§ **What the exercise asks**: Only the lines holding "GROUP" are wanted. Copy every one from the records below.

Data extracted from a collection:
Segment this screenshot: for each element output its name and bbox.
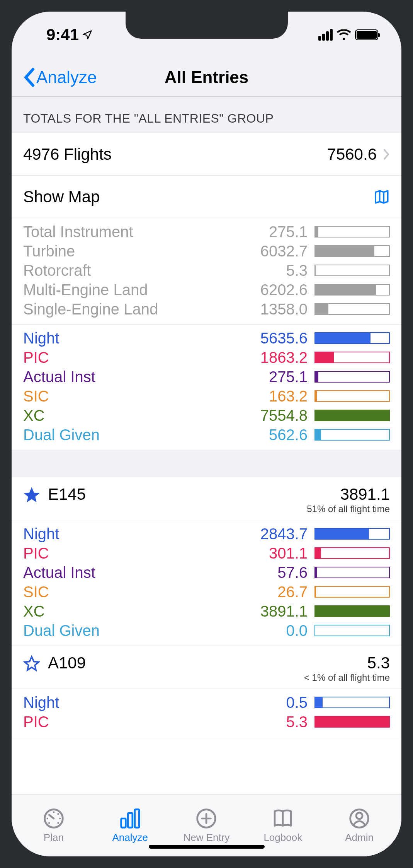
svg-rect-9 bbox=[134, 810, 139, 828]
aircraft-header[interactable]: A109 5.3 < 1% of all flight time bbox=[12, 646, 401, 689]
stat-label: Night bbox=[23, 694, 178, 711]
stat-bar bbox=[314, 697, 390, 708]
stat-row: PIC 1863.2 bbox=[23, 348, 390, 367]
aircraft-sub: < 1% of all flight time bbox=[304, 672, 390, 683]
stat-bar bbox=[314, 528, 390, 540]
tab-label: Logbook bbox=[263, 832, 302, 844]
stat-value: 0.5 bbox=[178, 694, 314, 711]
chevron-right-icon bbox=[383, 149, 390, 160]
star-filled-icon[interactable] bbox=[23, 487, 40, 504]
stat-bar bbox=[314, 716, 390, 728]
aircraft-value: 5.3 bbox=[304, 654, 390, 672]
tab-plan[interactable]: Plan bbox=[19, 808, 88, 844]
tab-analyze[interactable]: Analyze bbox=[95, 808, 165, 844]
stat-value: 26.7 bbox=[178, 583, 314, 601]
svg-rect-7 bbox=[121, 818, 126, 827]
stat-bar bbox=[314, 245, 390, 257]
flights-label: 4976 Flights bbox=[23, 145, 112, 164]
stat-bar bbox=[314, 332, 390, 344]
tab-admin[interactable]: Admin bbox=[325, 808, 394, 844]
stat-row: SIC 26.7 bbox=[23, 582, 390, 601]
map-icon bbox=[374, 189, 390, 205]
show-map-label: Show Map bbox=[23, 188, 100, 206]
stat-label: PIC bbox=[23, 713, 178, 731]
stat-bar bbox=[314, 390, 390, 402]
stat-value: 5635.6 bbox=[178, 330, 314, 347]
stat-value: 5.3 bbox=[178, 262, 314, 279]
stat-bar bbox=[314, 429, 390, 441]
stat-bar bbox=[314, 586, 390, 598]
stat-row: Total Instrument 275.1 bbox=[23, 222, 390, 241]
stat-bar bbox=[314, 352, 390, 363]
tab-new-entry[interactable]: New Entry bbox=[172, 808, 241, 844]
stat-row: Actual Inst 275.1 bbox=[23, 367, 390, 386]
summary-stats-gray: Total Instrument 275.1 Turbine 6032.7 Ro… bbox=[12, 218, 401, 325]
plus-circle-icon bbox=[195, 808, 217, 829]
show-map-row[interactable]: Show Map bbox=[12, 176, 401, 218]
stat-bar bbox=[314, 625, 390, 636]
user-circle-icon bbox=[348, 808, 370, 829]
stat-value: 7554.8 bbox=[178, 407, 314, 424]
star-outline-icon[interactable] bbox=[23, 655, 40, 672]
stat-bar bbox=[314, 284, 390, 296]
stat-label: Rotorcraft bbox=[23, 262, 178, 279]
aircraft-value: 3891.1 bbox=[307, 485, 390, 504]
stat-label: Actual Inst bbox=[23, 368, 178, 386]
stat-bar bbox=[314, 567, 390, 578]
stat-label: Dual Given bbox=[23, 426, 178, 444]
stat-label: SIC bbox=[23, 388, 178, 405]
back-button[interactable]: Analyze bbox=[23, 68, 97, 87]
section-gap bbox=[12, 450, 401, 477]
summary-stats-color: Night 5635.6 PIC 1863.2 Actual Inst 275.… bbox=[12, 325, 401, 450]
stat-bar bbox=[314, 410, 390, 421]
stat-value: 1863.2 bbox=[178, 349, 314, 366]
svg-point-5 bbox=[48, 822, 50, 824]
svg-rect-8 bbox=[128, 813, 133, 827]
aircraft-stats: Night 0.5 PIC 5.3 bbox=[12, 689, 401, 737]
content-scroll[interactable]: TOTALS FOR THE "ALL ENTRIES" GROUP 4976 … bbox=[12, 97, 401, 795]
stat-bar bbox=[314, 265, 390, 276]
aircraft-header[interactable]: E145 3891.1 51% of all flight time bbox=[12, 477, 401, 520]
stat-value: 1358.0 bbox=[178, 301, 314, 318]
stat-row: Actual Inst 57.6 bbox=[23, 563, 390, 582]
cellular-icon bbox=[318, 29, 333, 41]
gauge-icon bbox=[43, 808, 65, 829]
svg-point-12 bbox=[356, 813, 362, 819]
stat-value: 562.6 bbox=[178, 426, 314, 444]
tab-label: Plan bbox=[44, 832, 64, 844]
stat-row: Rotorcraft 5.3 bbox=[23, 261, 390, 280]
battery-icon bbox=[355, 29, 378, 40]
bars-icon bbox=[119, 808, 141, 829]
aircraft-name: A109 bbox=[48, 654, 86, 672]
total-value: 7560.6 bbox=[327, 145, 377, 164]
stat-value: 6202.6 bbox=[178, 281, 314, 299]
section-header: TOTALS FOR THE "ALL ENTRIES" GROUP bbox=[12, 97, 401, 133]
stat-value: 0.0 bbox=[178, 622, 314, 639]
stat-value: 163.2 bbox=[178, 388, 314, 405]
flights-row[interactable]: 4976 Flights 7560.6 bbox=[12, 133, 401, 176]
stat-bar bbox=[314, 303, 390, 315]
home-indicator[interactable] bbox=[149, 845, 265, 849]
tab-label: New Entry bbox=[184, 832, 230, 844]
stat-label: Dual Given bbox=[23, 622, 178, 639]
aircraft-name: E145 bbox=[48, 485, 86, 504]
stat-value: 275.1 bbox=[178, 368, 314, 386]
stat-row: XC 7554.8 bbox=[23, 406, 390, 425]
stat-row: XC 3891.1 bbox=[23, 601, 390, 621]
stat-value: 3891.1 bbox=[178, 603, 314, 620]
stat-row: PIC 301.1 bbox=[23, 543, 390, 563]
stat-bar bbox=[314, 226, 390, 238]
stat-label: Total Instrument bbox=[23, 223, 178, 241]
tab-logbook[interactable]: Logbook bbox=[248, 808, 318, 844]
stat-row: Dual Given 0.0 bbox=[23, 621, 390, 640]
tab-label: Analyze bbox=[112, 832, 148, 844]
tab-label: Admin bbox=[345, 832, 374, 844]
stat-row: PIC 5.3 bbox=[23, 712, 390, 731]
stat-row: Night 2843.7 bbox=[23, 524, 390, 543]
page-title: All Entries bbox=[165, 68, 249, 87]
svg-point-1 bbox=[53, 811, 55, 813]
stat-bar bbox=[314, 371, 390, 383]
svg-point-3 bbox=[46, 818, 48, 820]
location-icon bbox=[82, 29, 93, 40]
stat-value: 57.6 bbox=[178, 564, 314, 581]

§ **Solution to the problem**:
content-scroll[interactable]: TOTALS FOR THE "ALL ENTRIES" GROUP 4976 … bbox=[12, 97, 401, 795]
section-header: TOTALS FOR THE "ALL ENTRIES" GROUP bbox=[12, 97, 401, 133]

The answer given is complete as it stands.